Step by Step Analysis on the Role played by Social class and Gender on the Titanic survivability.

Henry Biko
6 min readDec 19, 2020
Photo by NOAA on Unsplash

Table of Contents

  1. Introduction
  2. Tutorial
  3. Summary
  4. References

Introduction

What is social class; social class mostly assumes three general economic categories: a very affluent and wealthy upper class that holds and manages the means of production; a middle class of skilled workers, small business owners and low-level managers; and a lower class that depends on low-paying employment for their livelihoods and experience poverty.

Below, I’ll offer a Python tutorial on using ensembled learning through Random Forest. In addition to Classification, we will perform sharp analysis and do statistical analysis on our variables of interest. Feel free to use the code.

Tutorial

Photo by Wahid Khene on Unsplash

Supervised Classification Model

This tutorial includes importing important libraries, preprocessing titanic data, creating a clustering model, utilizing principal component analysis.

The code below includes loading necessary packages that are essential in preparatory data step for the model. Several large libraries may be imported, although some are most certainly used already like pandas and matplotlib.

Loading necessary packages for data preparatory

The next section includes using the imported libraries to read the data, check what type of variables you have as well as the missing values.
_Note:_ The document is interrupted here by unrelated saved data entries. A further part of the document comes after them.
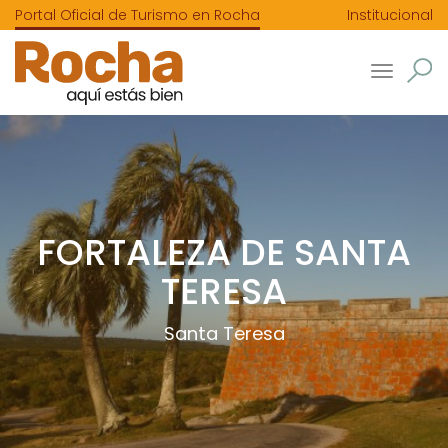
Portal Oficial de Turismo en Rocha
Institucional
Toggle
navigatio
FORTALEZA DE SANTA
TERESA
Santa Teresa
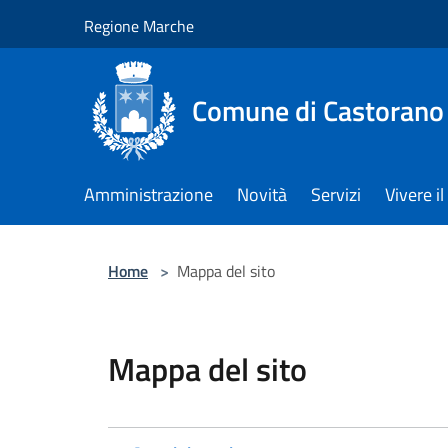
Salta al contenuto principale
Regione Marche
Comune di Castorano
Amministrazione
Novità
Servizi
Vivere 
Home
>
Mappa del sito
Mappa del sito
Checking missing values is important as it may greatly impact the results of your analysis. Once we have confirmed the missing values like in this case, we had a high number of missing values on the age column. As the age factor is one of our variable of interest we will consider a different method of imputation instead of dropping the missing values on the age row

Percentage of missing entries per column

Filling in missing values on the age variable

In our case, we will use KNN as it is accurate than other imputation methods such as mean, median or most frequent imputation methods.

Data Cleaning

The next step involves dropping all NA’s and removing variables that may not be of interest, for example, Name_wiki, Hometown, Destination, Name, Boarded, Ticket, Embarked. This is because some of the variables like Ticket is represented by class: first-class ticket, second class etc. while some variables are ideally not useful for analysis for example Name, it does not make logical sense that one's name would affect one's survivability.

Other steps taken are changing the variable type to the desired one: for example, Survived should be of type int and not float as its a label :1, represents alive while 0 represents dead.

Encoding

The last stage in our data preprocessing is encoding. Since Random Forest is a type of machine learning model and all ML models require that input and output variables are numbers. We will use OrdinalEncoder from sklearn to encode Gender column after which we will drop the column and remain with the encoded one.

Encoded Gender where 1 represents male and 0 female

Model creation

We are now done with data preprocessing. The next steps left are dividing the data into train and test and then creating our model and feeding the data.

Random Forest Model

Evaluating the model

In this part, we will perform f1_score, Accuracy, recall and precision test. I will show you how to do them but won’t go into much detail, given that they are not the target of this paper.

Model evaluation results

Validation of the results

Here we will validate our accuracy results above using cross-validation; this will ensure that there was no overfitting and that our results were not biased.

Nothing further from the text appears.